▶ **Supplied entries**

BEGIN

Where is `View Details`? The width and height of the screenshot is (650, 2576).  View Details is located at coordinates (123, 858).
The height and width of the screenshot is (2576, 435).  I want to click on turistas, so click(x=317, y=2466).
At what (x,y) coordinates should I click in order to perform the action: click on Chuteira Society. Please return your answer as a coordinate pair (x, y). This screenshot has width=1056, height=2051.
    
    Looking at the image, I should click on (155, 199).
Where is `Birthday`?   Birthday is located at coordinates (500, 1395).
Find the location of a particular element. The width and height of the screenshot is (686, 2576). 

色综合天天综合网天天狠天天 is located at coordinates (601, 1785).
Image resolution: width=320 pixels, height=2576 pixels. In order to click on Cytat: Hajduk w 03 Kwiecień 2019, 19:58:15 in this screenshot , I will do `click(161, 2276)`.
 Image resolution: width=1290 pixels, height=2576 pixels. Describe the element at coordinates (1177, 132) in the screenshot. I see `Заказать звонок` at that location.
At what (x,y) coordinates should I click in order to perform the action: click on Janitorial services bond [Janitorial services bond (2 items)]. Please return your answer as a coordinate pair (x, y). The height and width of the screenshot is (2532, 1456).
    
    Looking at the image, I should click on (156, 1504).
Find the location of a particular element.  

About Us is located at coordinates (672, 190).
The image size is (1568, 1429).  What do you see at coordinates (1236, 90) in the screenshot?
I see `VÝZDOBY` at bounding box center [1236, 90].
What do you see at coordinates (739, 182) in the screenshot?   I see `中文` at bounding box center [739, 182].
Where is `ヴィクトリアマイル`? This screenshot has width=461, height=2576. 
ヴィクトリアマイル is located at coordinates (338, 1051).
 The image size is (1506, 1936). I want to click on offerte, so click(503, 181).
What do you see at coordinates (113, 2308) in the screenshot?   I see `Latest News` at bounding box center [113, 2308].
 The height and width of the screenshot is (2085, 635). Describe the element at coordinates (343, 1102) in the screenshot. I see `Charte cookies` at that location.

END

With the line containing "The image size is (1568, 1429)." as the first and the last line above as the final one, copy those lines exactly and no others.

The image size is (1568, 1429).  What do you see at coordinates (1236, 90) in the screenshot?
I see `VÝZDOBY` at bounding box center [1236, 90].
What do you see at coordinates (739, 182) in the screenshot?   I see `中文` at bounding box center [739, 182].
Where is `ヴィクトリアマイル`? This screenshot has width=461, height=2576. 
ヴィクトリアマイル is located at coordinates (338, 1051).
 The image size is (1506, 1936). I want to click on offerte, so click(503, 181).
What do you see at coordinates (113, 2308) in the screenshot?   I see `Latest News` at bounding box center [113, 2308].
 The height and width of the screenshot is (2085, 635). Describe the element at coordinates (343, 1102) in the screenshot. I see `Charte cookies` at that location.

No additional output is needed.